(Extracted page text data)
==============================
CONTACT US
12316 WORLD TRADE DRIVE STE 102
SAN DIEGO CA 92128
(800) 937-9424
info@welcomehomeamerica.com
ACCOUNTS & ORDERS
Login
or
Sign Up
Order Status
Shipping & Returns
==============================
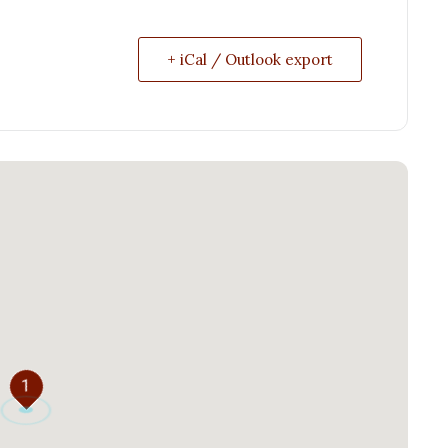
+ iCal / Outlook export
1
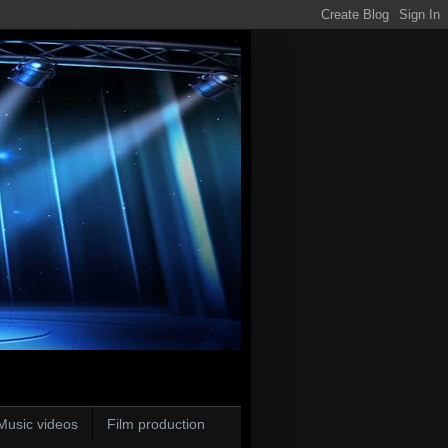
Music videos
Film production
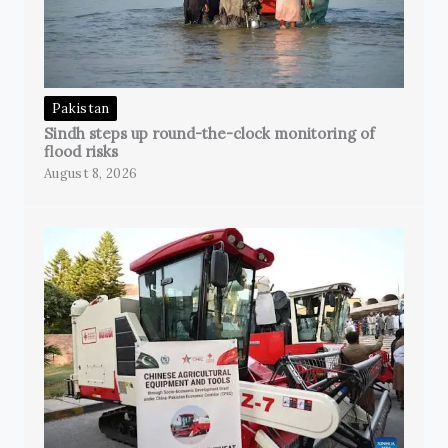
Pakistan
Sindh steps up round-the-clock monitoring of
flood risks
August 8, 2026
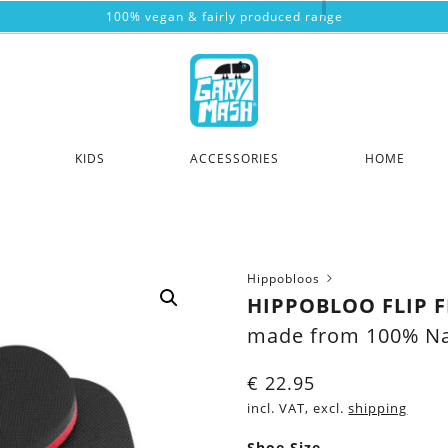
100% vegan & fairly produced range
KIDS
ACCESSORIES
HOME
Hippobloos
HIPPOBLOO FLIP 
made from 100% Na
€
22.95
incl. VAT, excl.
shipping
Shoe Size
==============================
*WORK REQUIRED*
Above are the records; print exactly the lines from the line with "ACCOUNTS & ORDERS" to the line with "Shipping & Returns", including both, and nothing else.

*SOLUTION*
ACCOUNTS & ORDERS
Login
or
Sign Up
Order Status
Shipping & Returns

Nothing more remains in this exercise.